====== Data listing

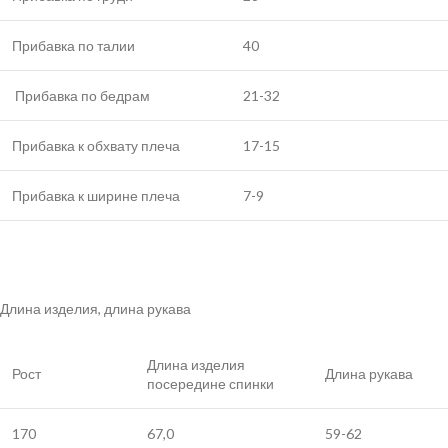
Прибавка по талии
40
Прибавка по бедрам
21-32
Прибавка к обхвату плеча
17-15
Прибавка к ширине плеча
7-9
Длина изделия, длина рукава
Длина изделия
Рост
Длина рукава
посередине спинки
170
67,0
59-62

============

| How to complete this task |
An answer is complete only when it holds every line above containing the string "рукава".

| Problem solution |
Длина изделия, длина рукава
Длина рукава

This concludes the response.